Suena la voz de Capa

En 1953 decidió volver al «trabajo de verdad. Se ha terminado el periodo Deauville y Biarritz y de los peliculeros». Anhelaba propuestas que «me devuelvan a hacer reportajes en mi propio territorio». Aceptó en 1954 un encargo de «Life» para sustituir a un fotógrafo en Indochina. El 25 de mayo pisó una mina. Murió el fotógrafo. Nació el mito. Húngaro de nacimiento y norteamericano de adopción, Cynthia Young lo retrata como «muy ambicioso, generoso y apasionado. Un líder.

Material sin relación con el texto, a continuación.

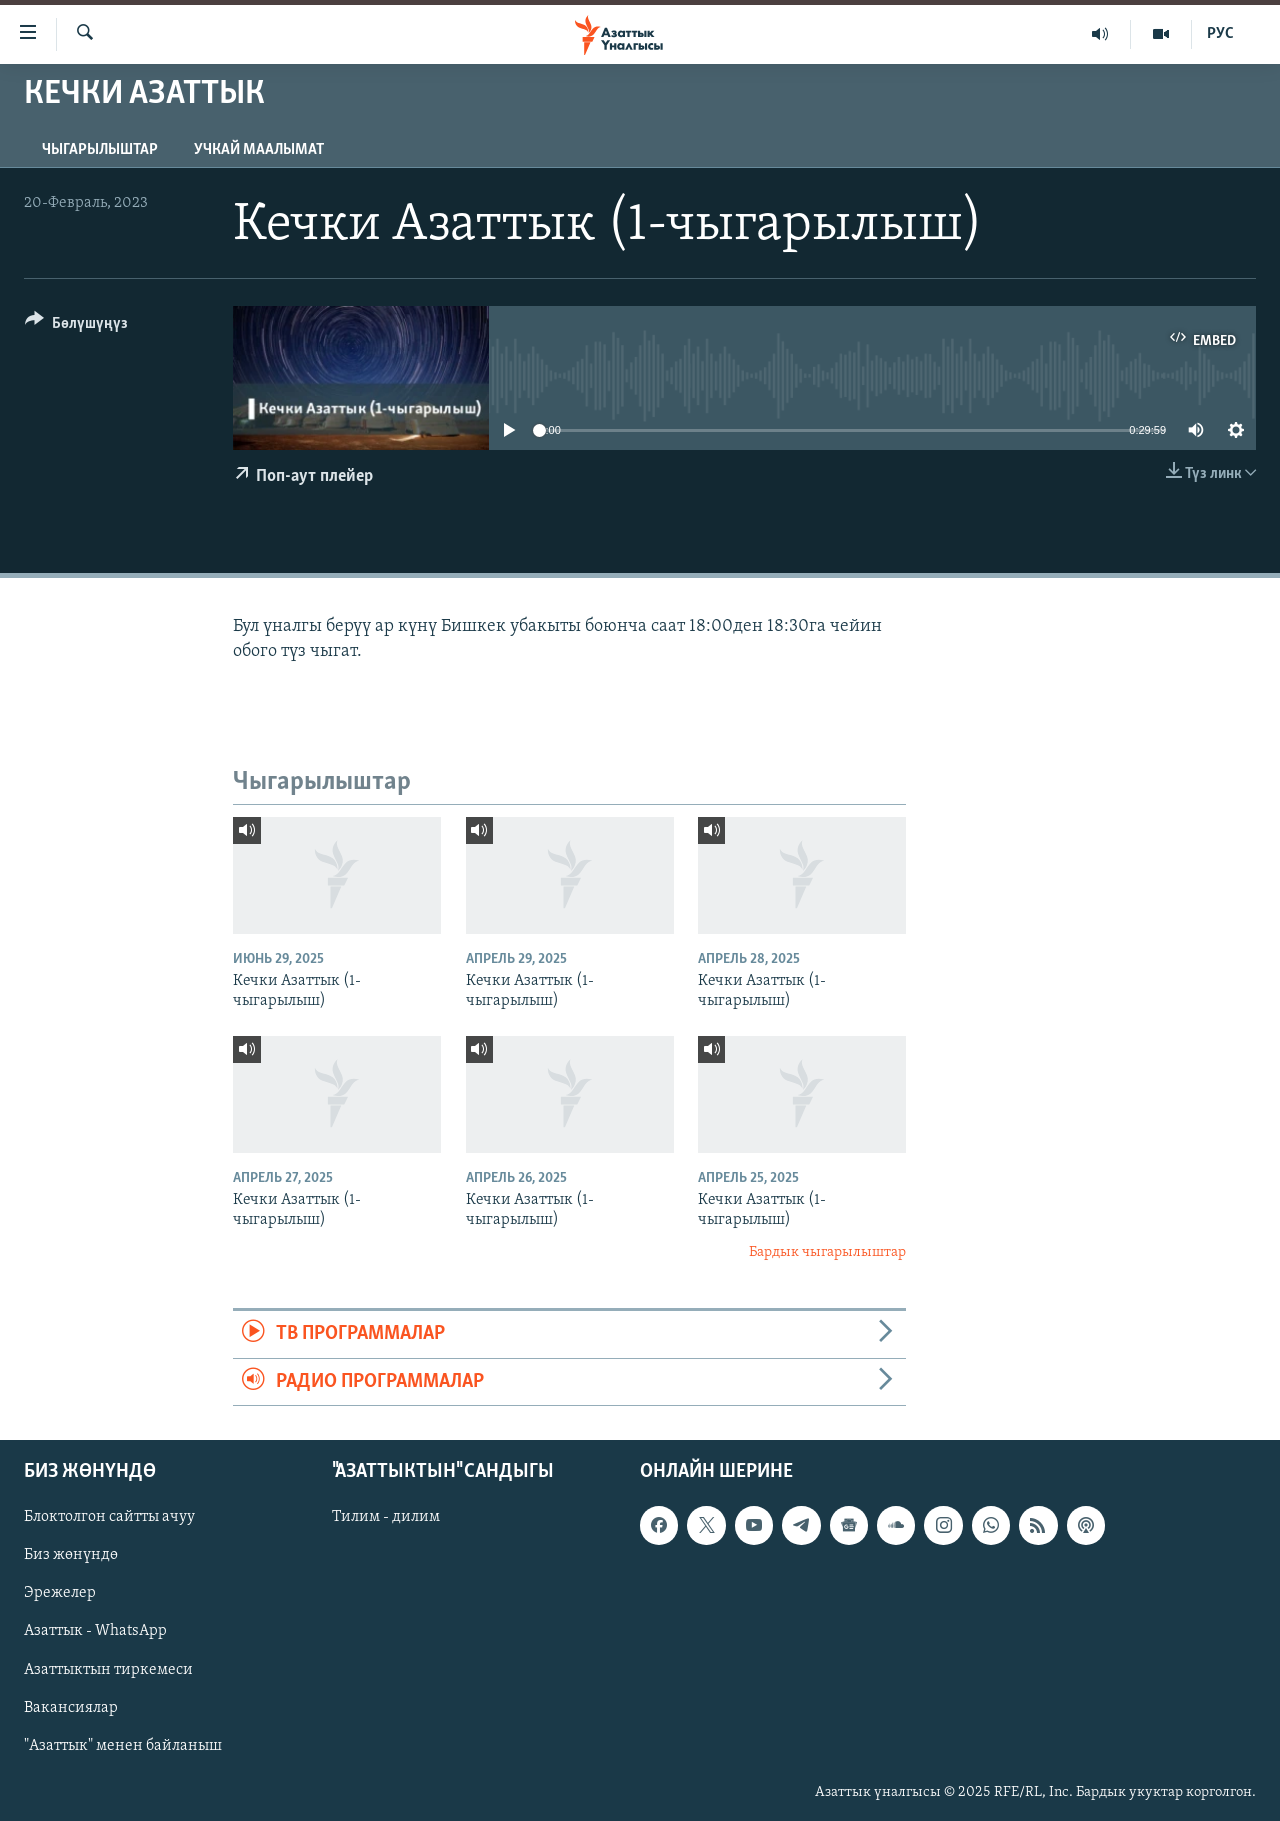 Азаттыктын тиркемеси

Tenía un fuerte compromiso. No hacía fotos y se marchaba. Las convertía en su propia historia».

En una sala de la muestra suena la voz de Capa en la única entrevista radiofónica que se conserva. Se emitió el 20 de octubre de 1947 a las 8.30 horas en un programa de radio «Hi! Jinx» de la NBC. En ella explica cómo tomó la foto del miliciano muerto. Nunca sabremos qué pasó, pero, como dice Juan Barja, director del Círculo de Bellas Artes, «esa foto contiene verdad. Cuenta la verdad de una guerra. Por eso es un icono».